(Saved entries)

^^^^

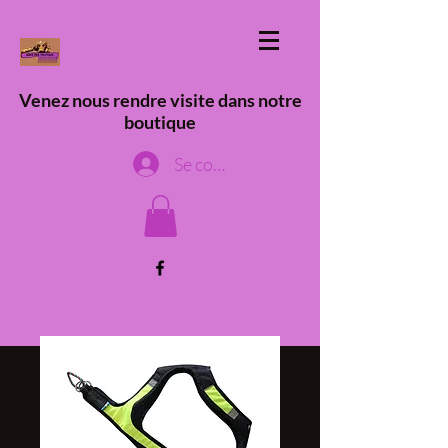
Venez nous rendre visite dans notre
boutique
Se connecter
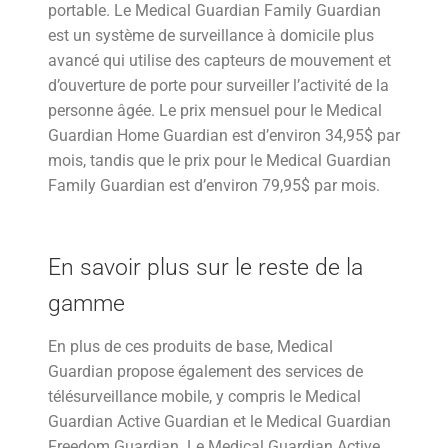
portable. Le Medical Guardian Family Guardian
est un système de surveillance à domicile plus
avancé qui utilise des capteurs de mouvement et
d’ouverture de porte pour surveiller l’activité de la
personne âgée. Le prix mensuel pour le Medical
Guardian Home Guardian est d’environ 34,95$ par
mois, tandis que le prix pour le Medical Guardian
Family Guardian est d’environ 79,95$ par mois.
En savoir plus sur le reste de la
gamme
En plus de ces produits de base, Medical
Guardian propose également des services de
télésurveillance mobile, y compris le Medical
Guardian Active Guardian et le Medical Guardian
Freedom Guardian. Le Medical Guardian Active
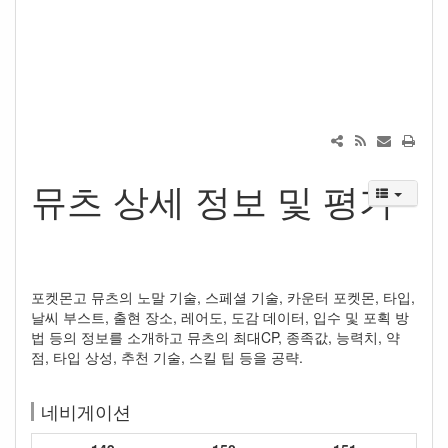
뮤츠 상세 정보 및 평가
포켓몬고 뮤츠의 노말 기술, 스페셜 기술, 카운터 포켓몬, 타입,
날씨 부스트, 출현 장소, 레어도, 도감 데이터, 입수 및 포획 방
법 등의 정보를 소개하고 뮤츠의 최대CP, 종족값, 능력치, 약
점, 타입 상성, 추천 기술, 스킬 팁 등을 공략.
네비게이션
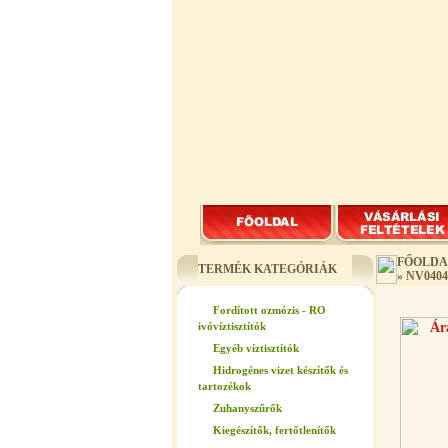
FŐOLDA
TERMÉK KATEGÓRIÁK
»
NV0404
Fordított ozmózis - RO
ivóvíztisztítók
Egyéb víztisztítók
Hidrogénes vizet készítők és
tartozékok
Zuhanyszűrők
Kiegészítők, fertőtlenítők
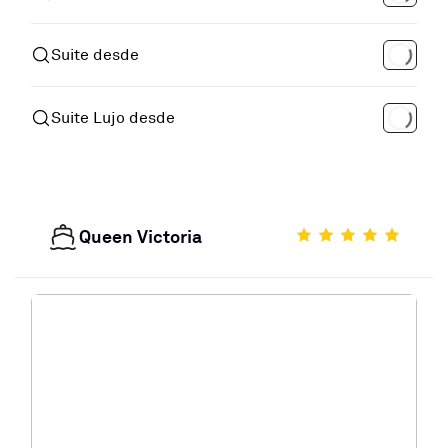
Suite desde
Suite Lujo desde
Queen Victoria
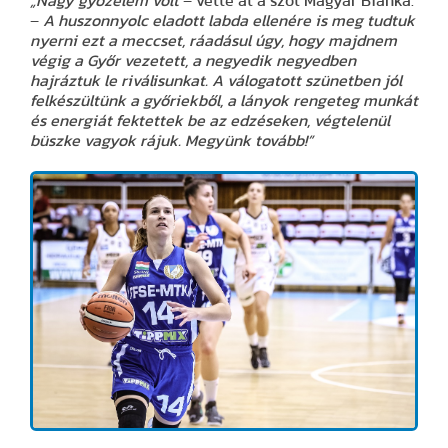
„Nagy győzelem volt
– vette át a szót Magyar Bianka.
–
A huszonnyolc eladott labda ellenére is meg tudtuk
nyerni ezt a meccset, ráadásul úgy, hogy majdnem
végig a Győr vezetett, a negyedik negyedben
hajráztuk le riválisunkat. A válogatott szünetben jól
felkészültünk a győriekből, a lányok rengeteg munkát
és energiát fektettek be az edzéseken, végtelenül
büszke vagyok rájuk. Megyünk tovább!”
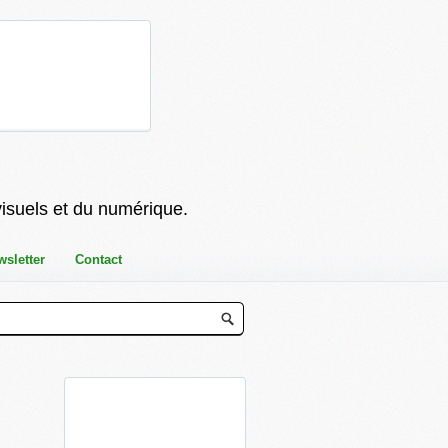
visuels et du numérique.
wsletter
Contact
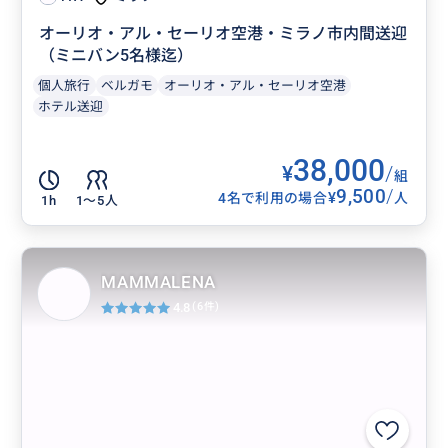
オーリオ・アル・セーリオ空港・ミラノ市内間送迎
（ミニバン5名様迄）
個人旅行
ベルガモ
オーリオ・アル・セーリオ空港
ホテル送迎
38,000
¥
/
組
9,500
/
¥
4名で利用の場合
人
1h
1〜5人
MAMMALENA
4.8
(6件)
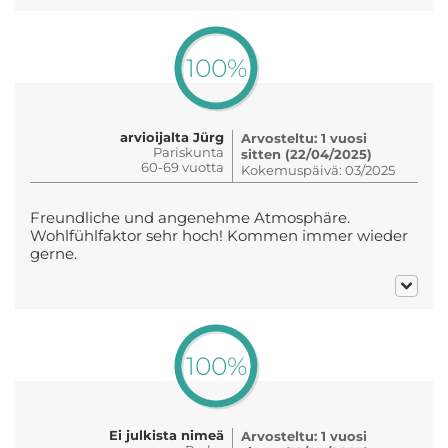
100%
arvioijalta Jürg
Arvosteltu: 1 vuosi
Pariskunta
sitten (22/04/2025)
60-69 vuotta
Kokemuspäivä: 03/2025
Freundliche und angenehme Atmosphäre.
Wohlfühlfaktor sehr hoch! Kommen immer wieder
gerne.
100%
Ei julkista nimeä
Arvosteltu: 1 vuosi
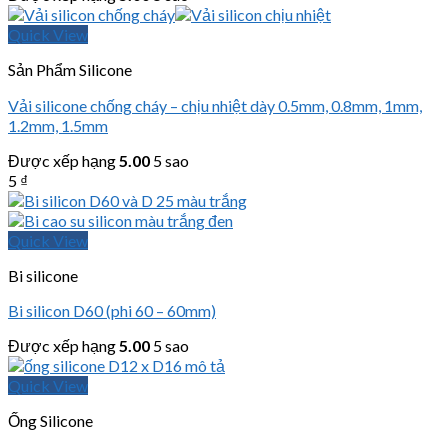
Quick View
Sản Phẩm Silicone
Vải silicone chống cháy – chịu nhiệt dày 0.5mm, 0.8mm, 1mm,
1.2mm, 1.5mm
Được xếp hạng
5.00
5 sao
5
₫
Quick View
Bi silicone
Bi silicon D60 (phi 60 – 60mm)
Được xếp hạng
5.00
5 sao
Quick View
Ống Silicone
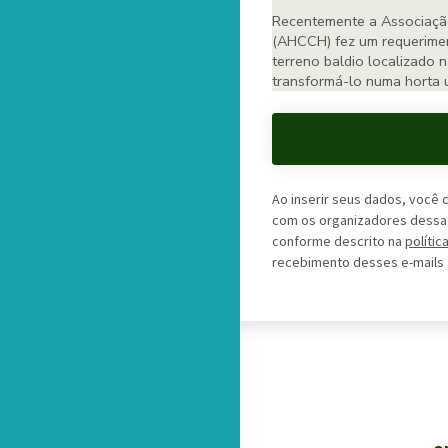
Ao inserir seus dados, você
com os organizadores dessa p
conforme descrito na
polític
recebimento desses e-mails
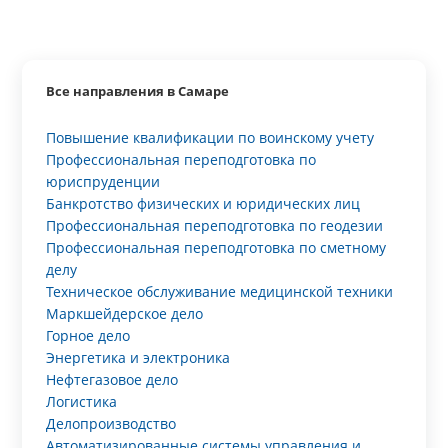
Все направления в Самаре
Повышение квалификации по воинскому учету
Профессиональная переподготовка по
юриспруденции
Банкротство физических и юридических лиц
Профессиональная переподготовка по геодезии
Профессиональная переподготовка по сметному
делу
Техническое обслуживание медицинской техники
Маркшейдерское дело
Горное дело
Энергетика и электроника
Нефтегазовое дело
Логистика
Делопроизводство
Автоматизированные системы управления и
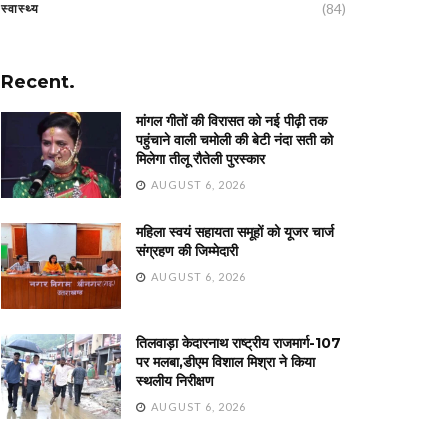
(84)
स्वास्थ्य
Recent.
मांगल गीतों की विरासत को नई पीढ़ी तक
पहुंचाने वाली चमोली की बेटी नंदा सती को
मिलेगा तीलू रौतेली पुरस्कार
AUGUST 6, 2026
महिला स्वयं सहायता समूहों को यूजर चार्ज
संग्रहण की जिम्मेदारी
AUGUST 6, 2026
तिलवाड़ा केदारनाथ राष्ट्रीय राजमार्ग-107
पर मलबा,डीएम विशाल मिश्रा ने किया
स्थलीय निरीक्षण
AUGUST 6, 2026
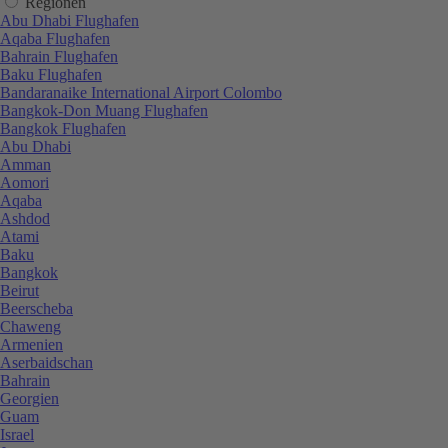
Regionen
Abu Dhabi Flughafen
Aqaba Flughafen
Bahrain Flughafen
Baku Flughafen
Bandaranaike International Airport Colombo
Bangkok-Don Muang Flughafen
Bangkok Flughafen
Abu Dhabi
Amman
Aomori
Aqaba
Ashdod
Atami
Baku
Bangkok
Beirut
Beerscheba
Chaweng
Armenien
Aserbaidschan
Bahrain
Georgien
Guam
Israel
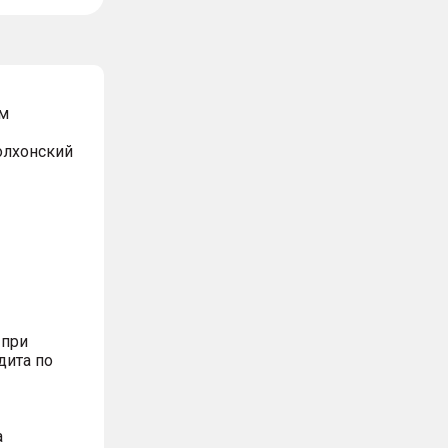
м
Волхонский
 при
дита по
а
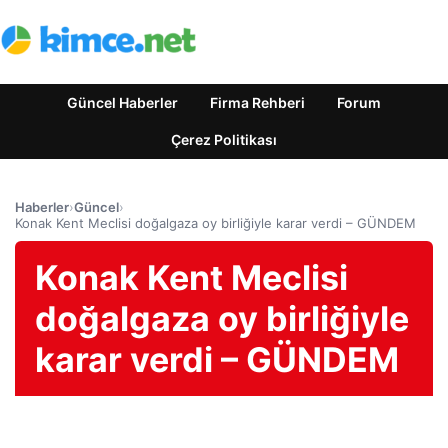
Güncel Haberler
Firma Rehberi
Forum
Çerez Politikası
Haberler
›
Güncel
›
Konak Kent Meclisi doğalgaza oy birliğiyle karar verdi – GÜNDEM
Konak Kent Meclisi
doğalgaza oy birliğiyle
karar verdi – GÜNDEM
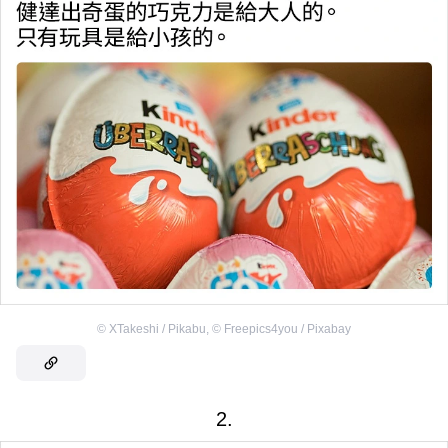
©
XTakeshi / Pikabu
,
©
Freepics4you / Pixabay
2.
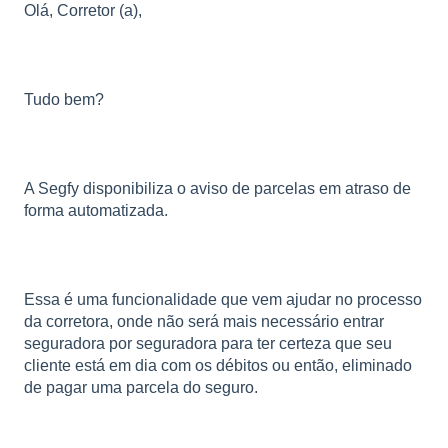
Olá, Corretor (a),
Tudo bem?
A Segfy disponibiliza o aviso de parcelas em atraso de
forma automatizada.
Essa é uma funcionalidade que vem ajudar no processo
da corretora, onde não será mais necessário entrar
seguradora por seguradora para ter certeza que seu
cliente está em dia com os débitos ou então, eliminado
de pagar uma parcela do seguro.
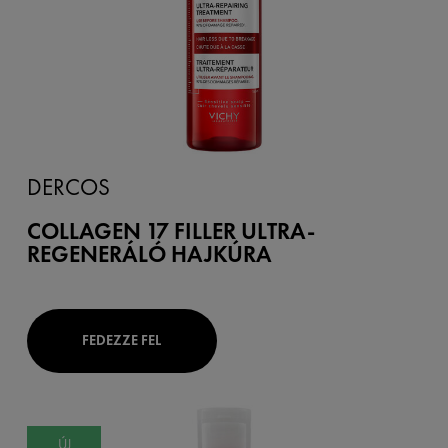
DERCOS
COLLAGEN 17 FILLER ULTRA-
REGENERÁLÓ HAJKÚRA
FEDEZZE FEL
ÚJ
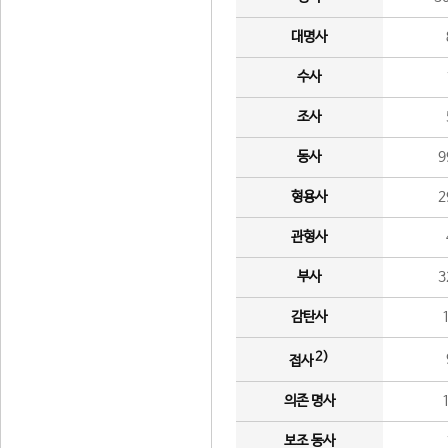
대명사
수사
조사
동사
9
형용사
2
관형사
부사
3
감탄사
2)
접사
의존 명사
보조 동사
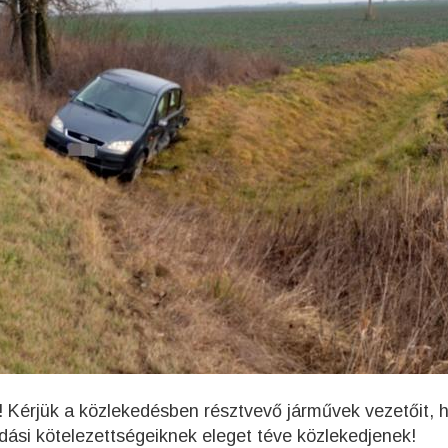
 Kérjük a közlekedésben résztvevő járművek vezetőit, 
ási kötelezettségeiknek eleget téve közlekedjenek!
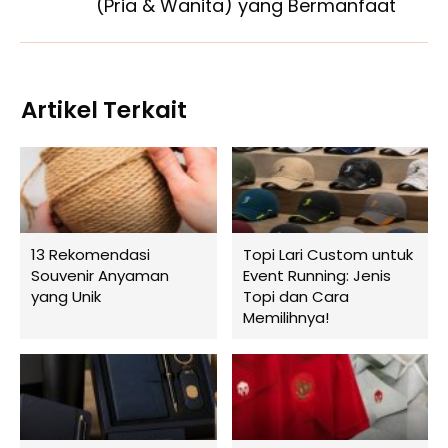
(Pria & Wanita) yang Bermanfaat
Artikel Terkait
13 Rekomendasi
Topi Lari Custom untuk
Souvenir Anyaman
Event Running: Jenis
yang Unik
Topi dan Cara
Memilihnya!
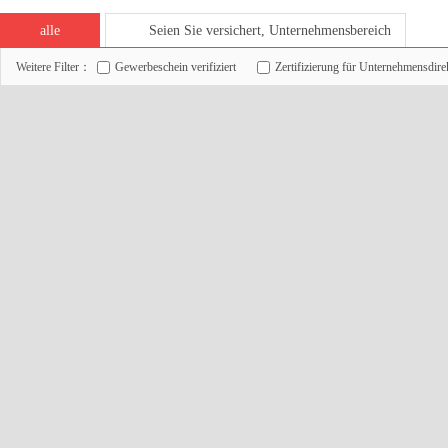
alle
Seien Sie versichert, Unternehmensbereich
Weitere Filter：
Gewerbeschein verifiziert
Zertifizierung für Unternehmensdire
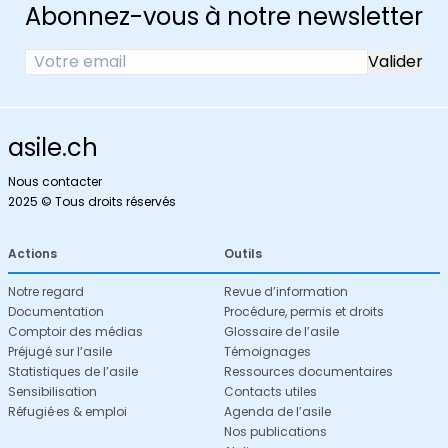
Abonnez-vous à notre newsletter
asile.ch
Nous contacter
2025 © Tous droits réservés
Actions
Outils
Notre regard
Revue d’information
Documentation
Procédure, permis et droits
Comptoir des médias
Glossaire de l’asile
Préjugé sur l’asile
Témoignages
Statistiques de l’asile
Ressources documentaires
Sensibilisation
Contacts utiles
Réfugié·es & emploi
Agenda de l’asile
Nos publications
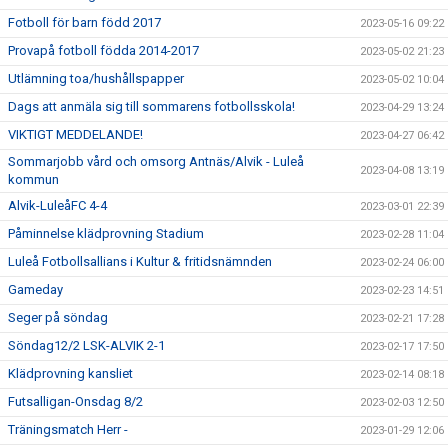
Fotboll för barn född 2017
2023-05-16 09:22
Provapå fotboll födda 2014-2017
2023-05-02 21:23
Utlämning toa/hushållspapper
2023-05-02 10:04
Dags att anmäla sig till sommarens fotbollsskola!
2023-04-29 13:24
VIKTIGT MEDDELANDE!
2023-04-27 06:42
Sommarjobb vård och omsorg Antnäs/Alvik - Luleå
2023-04-08 13:19
kommun
Alvik-LuleåFC 4-4
2023-03-01 22:39
Påminnelse klädprovning Stadium
2023-02-28 11:04
Luleå Fotbollsallians i Kultur & fritidsnämnden
2023-02-24 06:00
Gameday
2023-02-23 14:51
Seger på söndag
2023-02-21 17:28
Söndag12/2 LSK-ALVIK 2-1
2023-02-17 17:50
Klädprovning kansliet
2023-02-14 08:18
Futsalligan-Onsdag 8/2
2023-02-03 12:50
Träningsmatch Herr -
2023-01-29 12:06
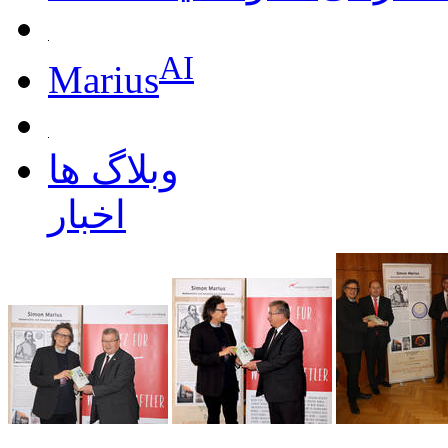
AI
Marius
وبلاگ ها
اخبار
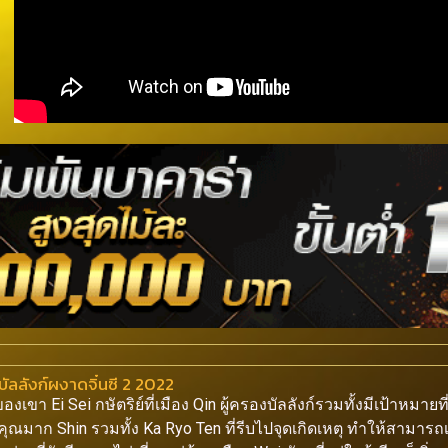
ลลังก์ผงาดจิ๋นซี 2 2022
Ei Sei กษัตริย์ที่เมือง Qin ผู้ครองบัลลังก์รวมทั้งมีเป้าหมายที
ุณมาก Shin รวมทั้ง Ka Ryo Ten ที่รีบไปจุดเกิดเหตุ ทำให้สามารถเฉ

^^^^

WHAT THE TASK ASKS:
Please repeat, exactly as written, the lines in the records above, starting with the one that has "conforme descrito na" and going on through the one that has "Техническое обслуживание медицинской техники". Pictures are to be left out.

PROBLEM SOLUTION:
conforme descrito na
polític
recebimento desses e-mails
Все направления в Самаре
Повышение квалификации по воинскому учету
Профессиональная переподготовка по
юриспруденции
Банкротство физических и юридических лиц
Профессиональная переподготовка по геодезии
Профессиональная переподготовка по сметному
делу
Техническое обслуживание медицинской техники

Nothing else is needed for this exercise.